Here is some code I wrote for parallelizing the creation of a dictionary
parallelize.py
if __name__ == "__main__":
import time
from multiprocessing import Pool
def assign_dict(alist):
return {x:x for x in alist}
my_dict = {}
size = 10000000
threshold=10000000
my_list=list(range(size))
start=time.time()
my_dict=assign_dict(my_list)
end=time.time()
print("check seq",end-start, " sec")
my_dict = {}
chunks = [my_list[i*threshold:(i+1)*threshold] for i in range(int(size/threshold))]
process_count = 7
pool = Pool(processes=process_count)
start = time.time()
inter_list = pool.map_async(assign_dict, chunks)
inter_list.wait()
inter_list=inter_list.get()
for some_dict in inter_list:
print("Combining...", time.time()-start, " sec elapsed")
my_dict = {**my_dict, **some_dict}
print("check 152002 as key ",my_dict[152002])
end=time.time()
print("check parallel",end-start, " sec")

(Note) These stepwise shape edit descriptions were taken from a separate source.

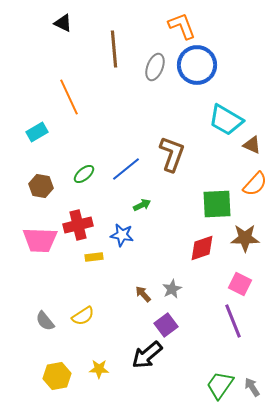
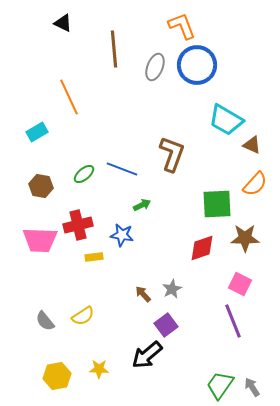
blue line: moved 4 px left; rotated 60 degrees clockwise
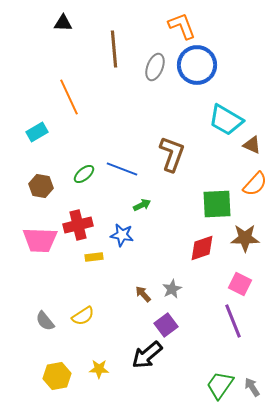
black triangle: rotated 24 degrees counterclockwise
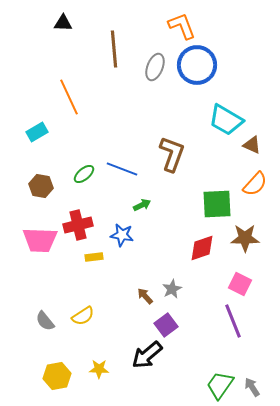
brown arrow: moved 2 px right, 2 px down
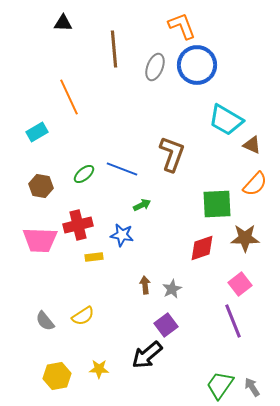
pink square: rotated 25 degrees clockwise
brown arrow: moved 11 px up; rotated 36 degrees clockwise
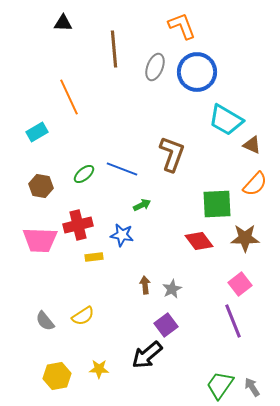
blue circle: moved 7 px down
red diamond: moved 3 px left, 7 px up; rotated 72 degrees clockwise
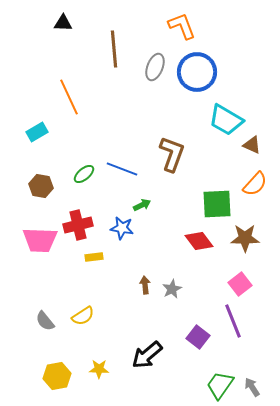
blue star: moved 7 px up
purple square: moved 32 px right, 12 px down; rotated 15 degrees counterclockwise
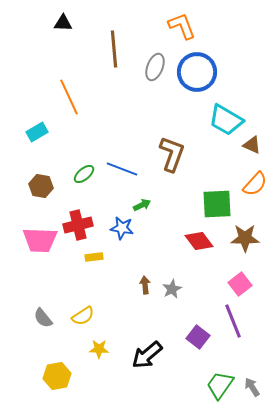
gray semicircle: moved 2 px left, 3 px up
yellow star: moved 20 px up
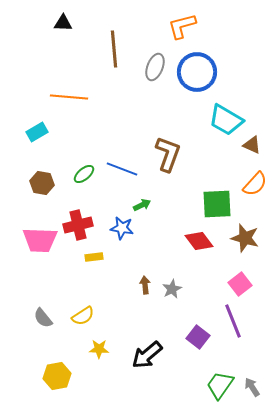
orange L-shape: rotated 84 degrees counterclockwise
orange line: rotated 60 degrees counterclockwise
brown L-shape: moved 4 px left
brown hexagon: moved 1 px right, 3 px up
brown star: rotated 16 degrees clockwise
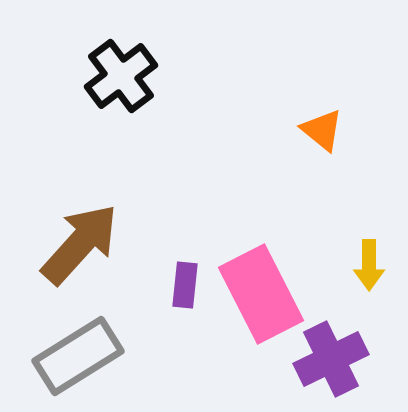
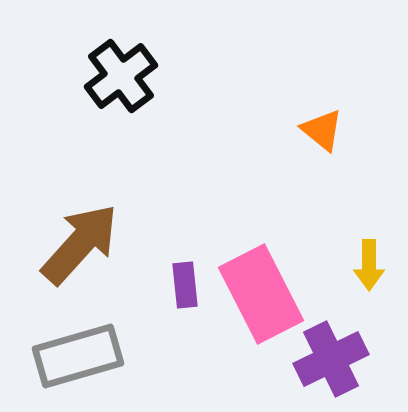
purple rectangle: rotated 12 degrees counterclockwise
gray rectangle: rotated 16 degrees clockwise
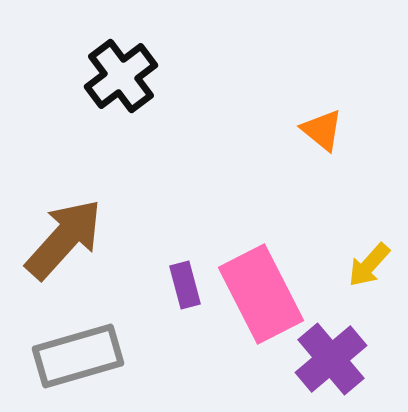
brown arrow: moved 16 px left, 5 px up
yellow arrow: rotated 42 degrees clockwise
purple rectangle: rotated 9 degrees counterclockwise
purple cross: rotated 14 degrees counterclockwise
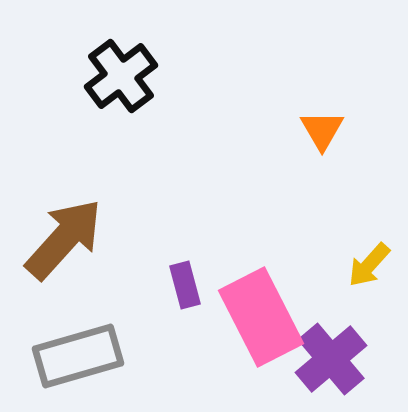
orange triangle: rotated 21 degrees clockwise
pink rectangle: moved 23 px down
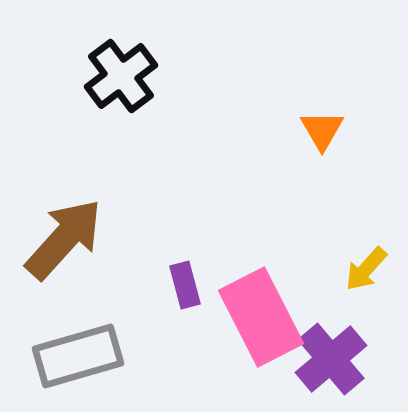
yellow arrow: moved 3 px left, 4 px down
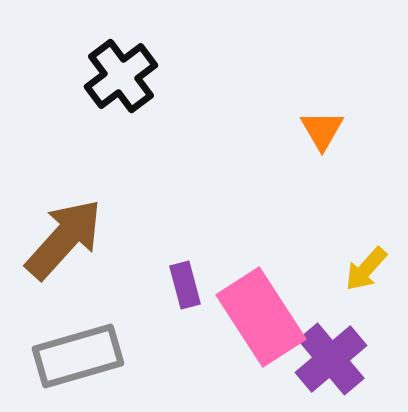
pink rectangle: rotated 6 degrees counterclockwise
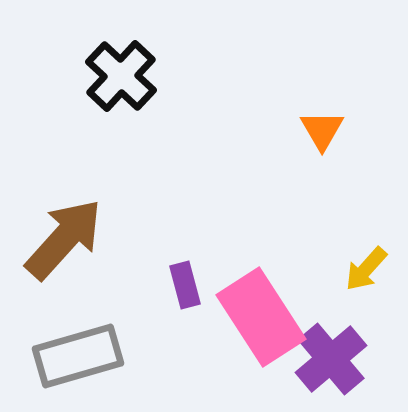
black cross: rotated 10 degrees counterclockwise
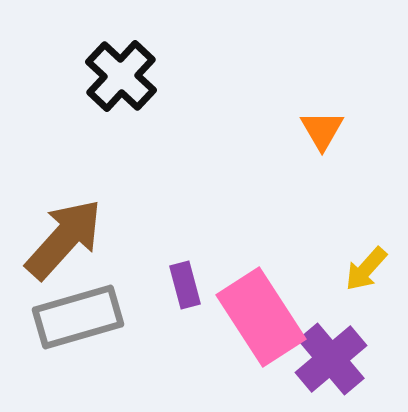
gray rectangle: moved 39 px up
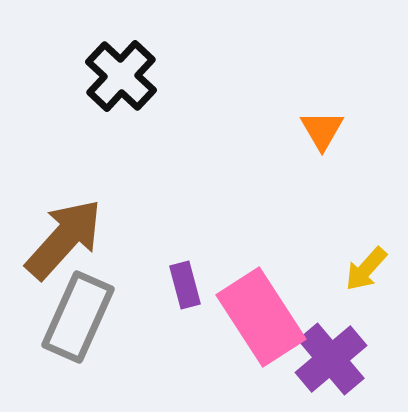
gray rectangle: rotated 50 degrees counterclockwise
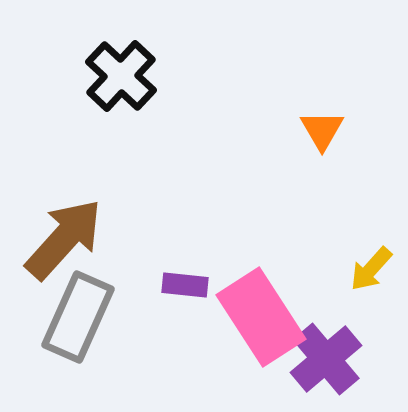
yellow arrow: moved 5 px right
purple rectangle: rotated 69 degrees counterclockwise
purple cross: moved 5 px left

Here is the output for size 1 mil with threshold 1 mil
check seq 0.6559352874755859 sec
Combining... 4.751460790634155 sec elapsed
check 152002 as key 152002
check parallel 5.064720869064331 sec
Here is output for size = 10mil with threshold 1 mil
check seq 0.668889045715332 sec
Combining... 1.6871337890625
Combining... 1.7269806861877441
Combining... 1.860083818435669
Combining... 2.0794677734375
Combining... 2.266465663909912
Combining... 2.47836971282959
Combining... 2.8915648460388184
Combining... 3.2443037033081055
Combining... 3.6063129901885986
Combining... 3.9933629035949707
check 115202 as key 1152002
check parallel 4.406447887420654 sec
Here is the output for size 100 mil with threshold 10 mil, the worst part here is even before the combining, the map_async
still takes 55 secs
compared to the 19 secs
in sequential.
check seq 19.182615041732788 sec
Combining... 55.18172788619995
Combining... 56.38586497306824
Combining... 58.534785747528076
Combining... 61.805513858795166
Combining... 64.75091290473938
Combining... 71.34392070770264
Combining... 76.02847385406494
Combining... 81.2545096874237
Combining... 87.75674867630005
Combining... 109.01232576370239
check 115202 as key 1152002
check parallel 126.1939218044281 sec
Even though I tried various combinations of size
and threshold
the code with pool is always slower, so it is not that the threshold is too big as the sequential version runs very quickly. Even when the size
is the same as the threshold
, the code with pool is many seconds slower.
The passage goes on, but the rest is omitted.